(Flashback tendresse, juillet 2012) A l’heure où vous lirez ces lignes, la vidéo 1 Lunatic 1 Ice Pick de Luka Rocco Magnotta, dernier héritier d’une longue lignée de filmeurs de l’infâme, sera toujours en ligne. Toutes les questions soulevées par le clip et sa disponibilité peuvent se condenser en une seule : et alors ?
Stéphane Bourgoin, notre spécialiste national des tueurs en série, l’a très bien résumé : « La vidéo existe, on n’est pas obligé de la regarder » – ni de la montrer à une classe d’ados de seize ans, à l’instar d’un pas très fin pédagogue montréalais. Mais quand bien même des âmes impures cèderaient-elles à la tentation, ça n’en ferait pas forcément d’odieux criminels en devenir. Car attention, chez les moralistes du web, voir 1 Lunatic 1 Ice Pick rend illico complice des crimes de Magnotta, comme si l’on assistait en live à la scène et qu’on ne faisait rien pour l’empêcher. Une technique de l’autruche qui nie toute responsabilisation personnelle, et qui tente maladroitement de faire oublier que ce genre de transgressions visuelles existe depuis des lustres.
Quelques clics permettent de visionner la pendaison de Saddam Hussein, la mise à mort de Kadhafi, la décapitation de Daniel Pearl, la torture d’un anonyme par trois psychopathes ukrainiens, des carnages guerriers et autres joyeusetés de toutes sortes. Dans les années 80, bien avant l’avènement du web, de sa permissivité “diabolique“ et de sa déontologie insaisissable, figurez-vous que ce genre d’images pouvait s’acheter et même se louer dans n’importe quel vidéoclub, grâce à la série des peu recommandables Face à la Mort. Des montages d’archives sensationnalistes enchaînant des scènes de violence (souvent bidonnées) sur des hommes et des animaux ; les rejetons cyniques à l’extrême des Mondo, ces documentaires qui sous couvert de reportages aux quatre coins du globe, livraient en pâtures des séquences liées entre elles par des excitations crapuleuses d’Eros et Thanatos, et ce dès 1962. Au fil des décennies, le mince, très mince argument de légitimité artistique s’est simplement évaporé au profit de l’efficacité immédiate.
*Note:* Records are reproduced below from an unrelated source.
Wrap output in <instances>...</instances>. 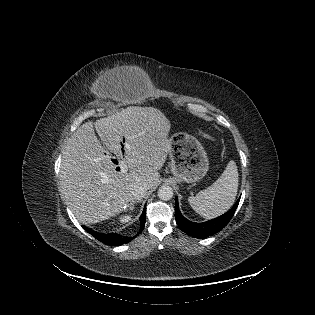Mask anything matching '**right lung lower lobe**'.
<instances>
[{
    "instance_id": "98d812e1",
    "label": "right lung lower lobe",
    "mask_w": 315,
    "mask_h": 315,
    "mask_svg": "<svg viewBox=\"0 0 315 315\" xmlns=\"http://www.w3.org/2000/svg\"><path fill=\"white\" fill-rule=\"evenodd\" d=\"M145 219H146V209L144 207V210H143L142 215L140 217L141 227H140L139 233L142 232V230L145 226ZM83 228L88 233H90L92 236H94L97 240L101 241L104 244L110 245V246H118V245H122L124 243H128L137 236L136 235L134 237H122L121 235H119L117 233L103 234V233L95 232L92 229L85 227V226H83Z\"/></svg>"
}]
</instances>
La fascination équivoque pour la mort a toujours fait vendre, c’est même le nerf de la guerre, comme l’atteste la légende urbaine autour des fameux snuff movies – ces films de mise à morts réelles, qui seraient vendus sous le manteau à de riches pervers, mais dont personne n’a pu prouver l’existence. Un fantasme de l’exploitation ultime de l’homme par l’homme, où la curiosité morbide tutoierait, comme dans tous les films précités, le soulagement narcissique – je sais que la barbarie existe, je me situe au-dessus d’elle, tout va bien, rajoutez-moi quand même deux séances de psy cette semaine. Dans les premières heures de son arrivée sur le net, 1 Lunatic 1 Ice Pick a d’ailleurs été appréhendé comme un snuff, une commande privée qui aurait atterri “par hasard“ sur les sites spécialisés dans le sensationnel vomitif. La réalité de la vidéo est encore plus consternante.
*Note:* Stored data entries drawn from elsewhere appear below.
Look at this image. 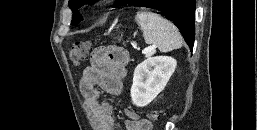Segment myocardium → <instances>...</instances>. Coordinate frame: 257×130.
Wrapping results in <instances>:
<instances>
[{
    "instance_id": "f54148a6",
    "label": "myocardium",
    "mask_w": 257,
    "mask_h": 130,
    "mask_svg": "<svg viewBox=\"0 0 257 130\" xmlns=\"http://www.w3.org/2000/svg\"><path fill=\"white\" fill-rule=\"evenodd\" d=\"M102 0H97L96 2H101Z\"/></svg>"
}]
</instances>
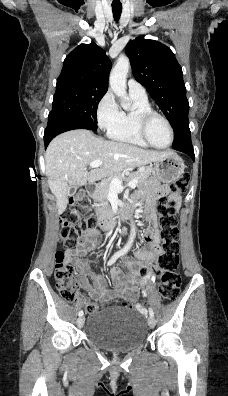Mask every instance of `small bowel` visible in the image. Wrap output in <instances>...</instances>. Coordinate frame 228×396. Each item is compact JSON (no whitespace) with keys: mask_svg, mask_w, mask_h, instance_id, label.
Masks as SVG:
<instances>
[{"mask_svg":"<svg viewBox=\"0 0 228 396\" xmlns=\"http://www.w3.org/2000/svg\"><path fill=\"white\" fill-rule=\"evenodd\" d=\"M168 192V185H152L150 188V198L148 200L145 212L151 217H155V201L159 197ZM176 208H179L180 198L174 196ZM138 199L134 198L132 203L137 204ZM145 238L151 241L152 247L150 249H140L135 251V256L139 259L141 266L154 267L156 259L161 253L160 238L156 228L149 229L145 232ZM99 232L95 228L87 229L83 235L80 243L74 248H68L65 251V260L72 263L79 272V281L88 295L93 298L106 303L115 299H129L131 301L138 300L140 296V289L138 285H142L148 289L150 283L153 282L154 276L149 273L147 276L141 278L137 268L131 263L127 264L128 272L123 273L119 268L114 267L110 270V275L114 281V289L107 287V281L102 276H94L86 268L85 262L82 259L88 252L95 250L98 246ZM137 308L141 309L140 305Z\"/></svg>","mask_w":228,"mask_h":396,"instance_id":"c3829d8e","label":"small bowel"}]
</instances>
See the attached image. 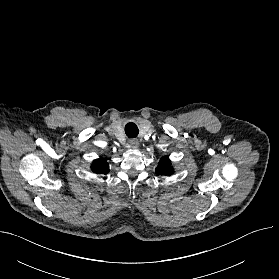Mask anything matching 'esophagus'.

Soit un minet au visage lissé par le botox, ancien escort / stripteaser / acteur de porno bi, fraîchement recalé d’un casting de télé réalité, qui épanche ses penchants sociopathes dans le carnage d’un ancien amant et balance la vidéo en ligne, tout ça… pour accéder à la célébrité. Du pain béni pour les médias, qui se chargeront pendant sa semaine de traque de lui concocter une aura de fascination difficilement contenue – si on était taquin, on dirait même qu’ils ont beaucoup plus joué le jeu du meurtrier que tous les spectateurs de sa vidéo réunis. Pour quiconque a suffisamment de résistance et surtout de recul, 1 Lunatic 1 Ice Pick démonte le personnage de Luka Rocco Magnotta et le ravale à ses aspirations pathétiques.
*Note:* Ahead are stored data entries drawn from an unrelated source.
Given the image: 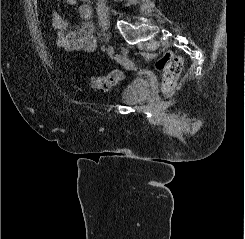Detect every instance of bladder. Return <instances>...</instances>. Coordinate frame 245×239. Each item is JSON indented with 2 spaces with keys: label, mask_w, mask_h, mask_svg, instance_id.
Here are the masks:
<instances>
[{
  "label": "bladder",
  "mask_w": 245,
  "mask_h": 239,
  "mask_svg": "<svg viewBox=\"0 0 245 239\" xmlns=\"http://www.w3.org/2000/svg\"><path fill=\"white\" fill-rule=\"evenodd\" d=\"M150 84L132 81L122 88L120 101L122 103L136 105L142 103L149 95Z\"/></svg>",
  "instance_id": "bladder-1"
}]
</instances>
Comme conscient de l’horreur qu’il est en train de commettre, l’auteur de la vidéo oblitère dans un premier sa victime comme lui-même en dissimulant les visages, dans une mise en scène grossière souhaitant rappeler à la fois Basic Instinct (à l’image) et American Psycho (pour la bande-son). Mais on est plus dans du porno gonzo qui tournerait mal, monté brutalement et avec pour seul leitmotiv déconcertant la présence incongrue d’un poster du film Casablanca, que chez Paul Verhoeven ou même Bret Easton Ellis ; ce dernier a d’ailleurs traité Magnotta de « fucking amateur compared to Patrick Bateman » sur son compte Twitter. Puisque l’auteur américain a ouvert la voie du troisième degré sur cette histoire, fonçons dans la brèche : il est tout de même gênant de constater que même en se mettant en scène en train d’accumuler d’invraisemblables transgressions, Luka Rocco Magnotta soit à ce point dénué de talent. Et que tout profondément choquant son film soit-il, il ne crie finalement qu’une chose : regardez-moi, regardez-moi, regardez-moi. Sans aucune manipulation autre que la sidération suscitée par les images, comme un candidat de télé réalité désireux de braquer subitement l’attention sur lui. Les années 90 avaient Patrick Bateman, nous avons Luka Rocco Magnotta. Chaque époque a les lunatiques qu’elle mérite.